-- Excerpted records follows --

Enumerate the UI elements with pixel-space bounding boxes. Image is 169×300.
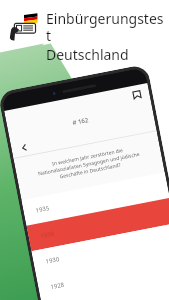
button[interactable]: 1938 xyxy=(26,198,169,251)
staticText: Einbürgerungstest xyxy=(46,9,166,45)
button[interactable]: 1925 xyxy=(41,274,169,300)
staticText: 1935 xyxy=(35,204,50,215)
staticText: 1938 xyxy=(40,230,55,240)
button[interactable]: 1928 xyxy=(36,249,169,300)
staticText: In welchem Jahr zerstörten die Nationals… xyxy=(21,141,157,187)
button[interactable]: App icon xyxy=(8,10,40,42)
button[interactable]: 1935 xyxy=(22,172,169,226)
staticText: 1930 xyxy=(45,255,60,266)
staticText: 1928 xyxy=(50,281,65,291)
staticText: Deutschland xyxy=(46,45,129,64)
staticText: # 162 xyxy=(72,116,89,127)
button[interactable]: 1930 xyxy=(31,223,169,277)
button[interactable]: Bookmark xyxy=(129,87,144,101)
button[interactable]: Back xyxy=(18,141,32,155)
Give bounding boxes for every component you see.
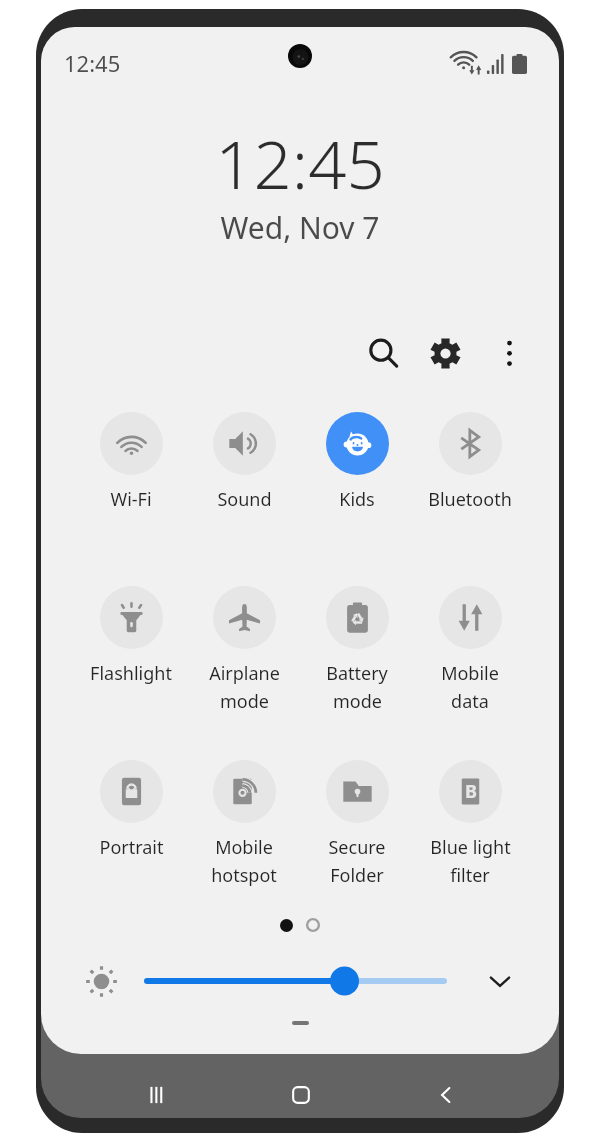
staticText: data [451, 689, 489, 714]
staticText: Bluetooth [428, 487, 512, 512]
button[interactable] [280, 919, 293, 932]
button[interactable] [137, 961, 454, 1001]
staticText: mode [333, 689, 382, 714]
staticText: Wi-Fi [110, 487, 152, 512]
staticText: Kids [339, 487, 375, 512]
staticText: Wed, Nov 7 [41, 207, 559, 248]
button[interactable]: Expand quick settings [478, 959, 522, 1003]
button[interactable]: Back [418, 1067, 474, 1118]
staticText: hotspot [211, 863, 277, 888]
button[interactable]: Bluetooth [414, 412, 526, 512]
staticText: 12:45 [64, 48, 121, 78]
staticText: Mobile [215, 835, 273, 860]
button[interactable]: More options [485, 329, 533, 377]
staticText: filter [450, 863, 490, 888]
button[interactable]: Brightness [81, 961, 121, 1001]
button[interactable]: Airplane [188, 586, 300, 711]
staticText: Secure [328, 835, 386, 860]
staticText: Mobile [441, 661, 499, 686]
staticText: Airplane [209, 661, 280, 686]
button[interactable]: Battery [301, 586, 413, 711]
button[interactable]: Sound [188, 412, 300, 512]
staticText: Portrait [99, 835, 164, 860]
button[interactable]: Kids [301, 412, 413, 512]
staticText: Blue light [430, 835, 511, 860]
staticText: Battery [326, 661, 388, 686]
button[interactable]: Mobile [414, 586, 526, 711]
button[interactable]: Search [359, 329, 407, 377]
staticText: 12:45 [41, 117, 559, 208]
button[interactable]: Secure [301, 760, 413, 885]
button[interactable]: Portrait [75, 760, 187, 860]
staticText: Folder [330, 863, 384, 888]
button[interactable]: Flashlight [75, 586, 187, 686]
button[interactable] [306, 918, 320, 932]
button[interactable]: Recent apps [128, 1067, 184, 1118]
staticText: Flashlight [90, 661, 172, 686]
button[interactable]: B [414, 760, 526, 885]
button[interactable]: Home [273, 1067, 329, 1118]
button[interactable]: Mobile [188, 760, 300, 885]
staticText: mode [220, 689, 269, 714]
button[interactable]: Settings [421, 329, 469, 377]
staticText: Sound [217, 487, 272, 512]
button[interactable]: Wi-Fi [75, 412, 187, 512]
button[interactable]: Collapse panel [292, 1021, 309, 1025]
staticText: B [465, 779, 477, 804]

-- Excerpted records concluded --

What the exercise asks. Find "Kids" in the data above. Report each line where it appears.

Task solution.
staticText: Kids [339, 487, 375, 512]
button[interactable]: Kids [301, 412, 413, 512]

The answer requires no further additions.